Smilin’ Jack threw the empty can into the wall over the c
asket. “What about the fuckin’ money from the Hollywood?” he said. “There was more than seven hundred they collected there.”
Mickey said, “Things happen. You’ll get your money, but I got to have this funeral on time, and it’s got to be right. The mahogany box, everything. Jeanie’s all fucked up over this.”
Jack said, “That’s nothin’ to me. It’s your fuckin’ woman and your fuckin’ body unless I get paid.” He was shouting.
Mickey closed his eyes. “Don’t get hysterical,” he said. “You ain’t an old woman, and I don’t want my business on the street.”
“You ain’t got no fuckin’ business,” Jack said. He was still shouting. “What you got is somethin’ on the side, right? No, you bet a game. That’s it, you bet a fuckin’ game.…”
“What I did is nothin’ to do with you,” Mickey said. “What you got to worry about is makin’ sure everything is right on Saturday. You’ll get your money.” He stood up and moved closer to him. Smilin’ Jack relaxed and smiled the smile that sucker-punched Mole Ferrell.
“Sure, Mick,” he said. Mickey saw Jack was going to hit him. He wondered how many beers he’d had, fixing up the old woman in the casket. “Sure,” he said.
Mickey said, “Jack, put it out of your head.…”
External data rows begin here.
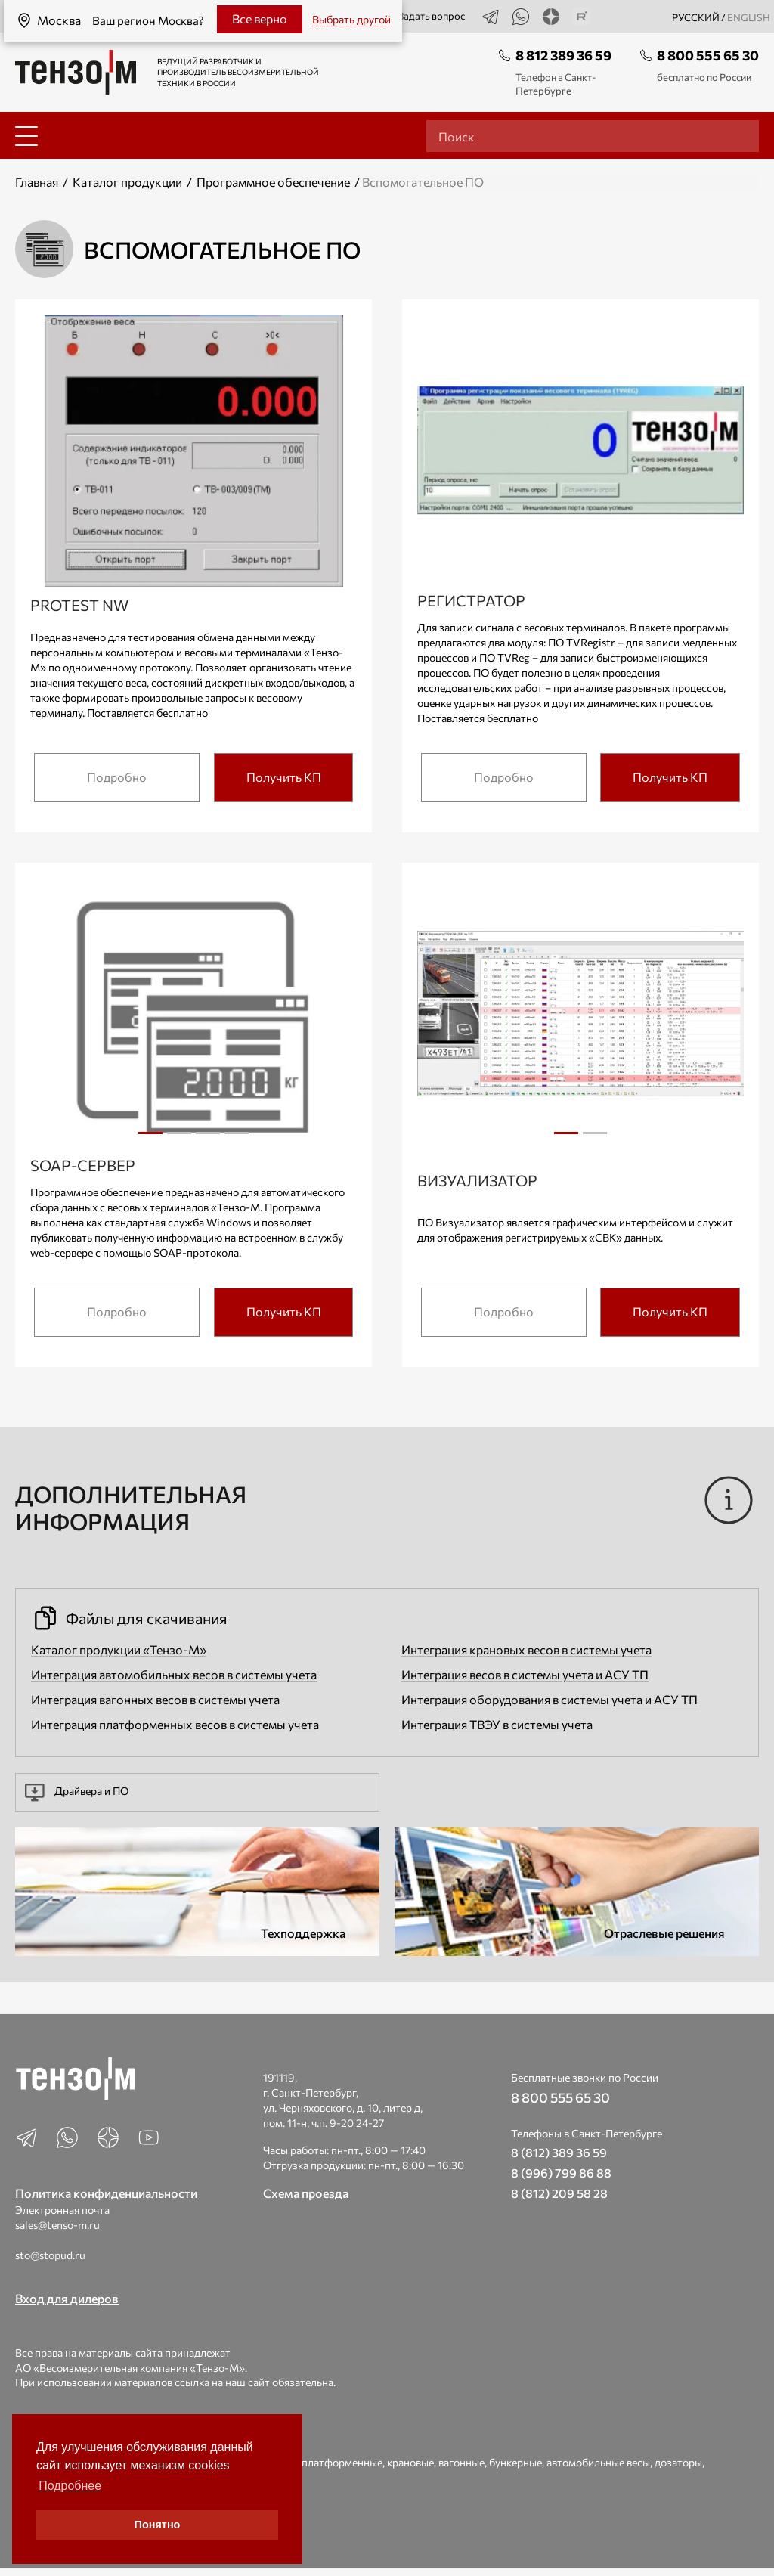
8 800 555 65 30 (708, 55)
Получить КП (283, 777)
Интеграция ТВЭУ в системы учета (497, 1724)
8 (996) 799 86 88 (561, 2172)
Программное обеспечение (273, 182)
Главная (36, 182)
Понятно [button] (158, 2525)
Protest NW (79, 605)
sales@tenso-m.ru (57, 2224)
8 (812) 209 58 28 (559, 2193)
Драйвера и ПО (76, 1791)
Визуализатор (477, 1180)
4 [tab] (236, 1138)
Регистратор (471, 600)
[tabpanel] (194, 1016)
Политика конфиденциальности (106, 2193)
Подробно (117, 777)
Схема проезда (305, 2193)
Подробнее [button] (70, 2485)
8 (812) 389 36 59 (559, 2152)
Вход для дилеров (67, 2298)
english (748, 17)
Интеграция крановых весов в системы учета (526, 1649)
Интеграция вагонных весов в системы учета (155, 1699)
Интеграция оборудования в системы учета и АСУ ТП (549, 1699)
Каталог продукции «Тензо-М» (118, 1649)
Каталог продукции (127, 182)
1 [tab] (150, 1133)
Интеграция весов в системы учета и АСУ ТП (525, 1674)
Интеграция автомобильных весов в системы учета (174, 1674)
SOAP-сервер (82, 1165)
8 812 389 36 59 (563, 55)
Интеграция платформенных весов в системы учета (175, 1724)
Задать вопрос (423, 16)
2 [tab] (179, 1138)
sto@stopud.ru (50, 2255)
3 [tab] (208, 1138)
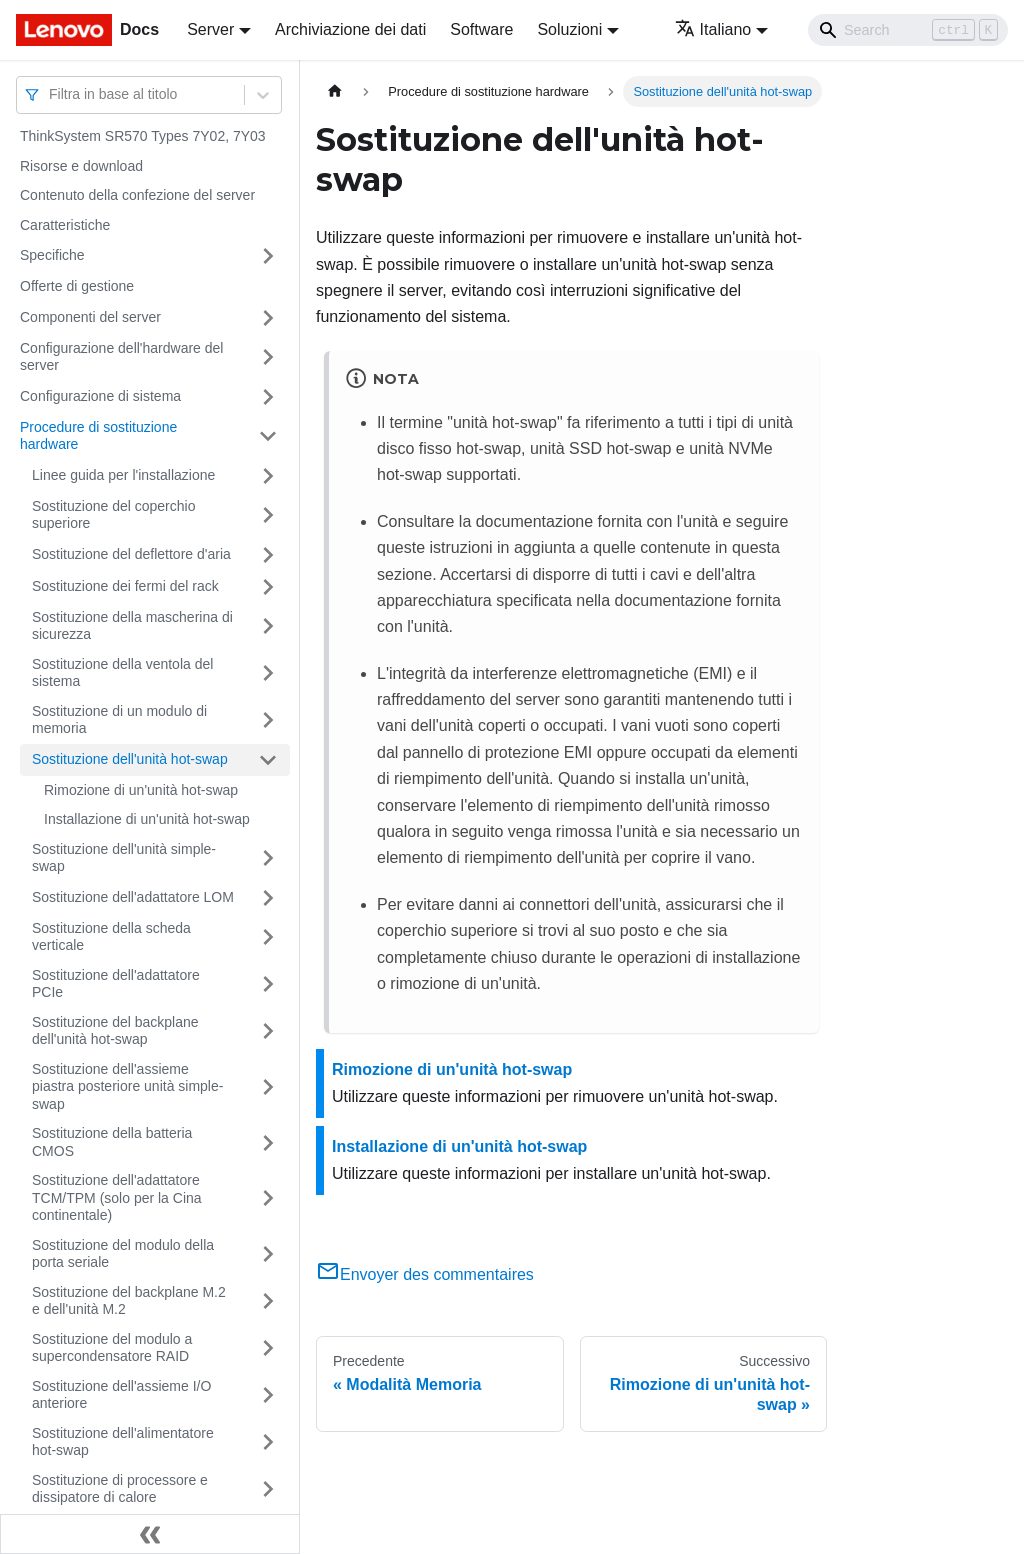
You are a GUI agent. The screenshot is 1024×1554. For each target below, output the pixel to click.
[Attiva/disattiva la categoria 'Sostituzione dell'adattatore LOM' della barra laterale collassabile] (268, 898)
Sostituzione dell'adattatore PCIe (116, 984)
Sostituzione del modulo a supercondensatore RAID (112, 1348)
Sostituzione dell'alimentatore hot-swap (123, 1442)
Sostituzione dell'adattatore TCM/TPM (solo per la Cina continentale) (117, 1197)
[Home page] (335, 91)
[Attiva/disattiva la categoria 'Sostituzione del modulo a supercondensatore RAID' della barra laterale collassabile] (268, 1348)
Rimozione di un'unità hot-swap (141, 790)
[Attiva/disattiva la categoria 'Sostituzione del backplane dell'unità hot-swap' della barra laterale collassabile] (268, 1031)
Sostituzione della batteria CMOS (112, 1142)
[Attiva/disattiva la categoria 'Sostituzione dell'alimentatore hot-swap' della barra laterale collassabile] (268, 1442)
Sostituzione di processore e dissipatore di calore (120, 1489)
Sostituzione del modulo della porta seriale (123, 1254)
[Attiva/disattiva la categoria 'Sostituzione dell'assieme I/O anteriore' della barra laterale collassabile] (268, 1395)
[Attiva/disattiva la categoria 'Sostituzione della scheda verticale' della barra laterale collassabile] (268, 937)
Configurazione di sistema (100, 396)
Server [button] (210, 29)
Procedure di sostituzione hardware (98, 436)
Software (481, 29)
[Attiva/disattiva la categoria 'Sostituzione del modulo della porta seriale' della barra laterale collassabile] (268, 1254)
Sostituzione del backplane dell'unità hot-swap (115, 1031)
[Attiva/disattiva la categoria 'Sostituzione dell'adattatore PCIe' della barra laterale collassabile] (268, 984)
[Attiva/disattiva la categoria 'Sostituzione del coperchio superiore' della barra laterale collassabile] (268, 515)
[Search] (908, 30)
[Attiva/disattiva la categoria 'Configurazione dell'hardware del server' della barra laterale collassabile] (268, 357)
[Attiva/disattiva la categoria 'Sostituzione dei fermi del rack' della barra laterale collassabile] (268, 587)
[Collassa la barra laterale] (150, 1534)
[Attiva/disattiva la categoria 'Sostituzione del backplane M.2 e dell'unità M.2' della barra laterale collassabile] (268, 1301)
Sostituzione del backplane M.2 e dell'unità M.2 (129, 1301)
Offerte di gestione (77, 286)
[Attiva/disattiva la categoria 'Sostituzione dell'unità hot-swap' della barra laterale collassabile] (268, 760)
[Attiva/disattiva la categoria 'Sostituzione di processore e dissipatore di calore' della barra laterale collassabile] (268, 1489)
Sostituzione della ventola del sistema (122, 673)
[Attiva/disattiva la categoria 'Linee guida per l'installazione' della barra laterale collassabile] (268, 476)
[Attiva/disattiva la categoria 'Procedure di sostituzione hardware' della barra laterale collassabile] (268, 436)
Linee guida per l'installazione (123, 475)
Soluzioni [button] (569, 29)
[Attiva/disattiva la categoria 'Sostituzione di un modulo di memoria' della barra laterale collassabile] (268, 720)
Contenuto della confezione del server (137, 195)
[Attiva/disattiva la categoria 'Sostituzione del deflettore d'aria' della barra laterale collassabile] (268, 555)
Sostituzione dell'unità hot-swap (130, 759)
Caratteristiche (65, 225)
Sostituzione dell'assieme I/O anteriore (121, 1395)
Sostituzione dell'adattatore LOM (133, 897)
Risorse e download (81, 166)
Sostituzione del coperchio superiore (113, 515)
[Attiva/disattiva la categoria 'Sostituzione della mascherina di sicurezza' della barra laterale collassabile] (268, 626)
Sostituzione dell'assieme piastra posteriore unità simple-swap (127, 1086)
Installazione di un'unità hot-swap (147, 819)
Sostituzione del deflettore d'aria (131, 554)
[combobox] (51, 94)
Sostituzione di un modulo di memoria (119, 720)
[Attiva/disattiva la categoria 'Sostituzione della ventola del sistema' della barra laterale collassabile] (268, 673)
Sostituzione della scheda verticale (111, 937)
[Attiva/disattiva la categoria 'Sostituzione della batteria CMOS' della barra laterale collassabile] (268, 1142)
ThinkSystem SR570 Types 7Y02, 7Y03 (143, 136)
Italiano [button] (713, 29)
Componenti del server (90, 317)
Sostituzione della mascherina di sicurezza (132, 626)
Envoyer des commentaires (425, 1274)
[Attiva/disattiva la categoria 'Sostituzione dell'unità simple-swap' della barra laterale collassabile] (268, 858)
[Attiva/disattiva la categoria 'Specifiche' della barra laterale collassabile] (268, 256)
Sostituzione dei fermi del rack (125, 586)
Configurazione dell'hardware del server (121, 357)
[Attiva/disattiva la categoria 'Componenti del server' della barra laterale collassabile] (268, 318)
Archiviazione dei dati (350, 29)
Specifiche (52, 255)
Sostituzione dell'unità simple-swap (124, 858)
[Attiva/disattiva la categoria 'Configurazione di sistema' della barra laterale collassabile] (268, 397)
Which Smilin’ Jack took to mean Mickey was scared. He said, “What? What are you talkin’ about?” He smiled again, then focused on Mickey’s nose and then aimed a right hand that the old woman in the box would have ducked. Smilin’ Jack followed the fist, stumbled, the word “motherfucker” stumbling out too, and Mickey grabbed his collar underneath his ear and kept him from falling. Then he straightened him up and slapped him across the face, harder than he meant to.
“This ain’t the time to panic,” he said. “You’ll get paid in two weeks, a month at the outside.” He held him and said, “You understand me, Jack?”
Jack’s face was red and his eyes were watering and surprised. He shook his head. “Jesus,” he said. “I don’t know what’s wrong with me. Me and the old man ain’t been gettin’ along, I don’t know. Hey, let me get us a beer.”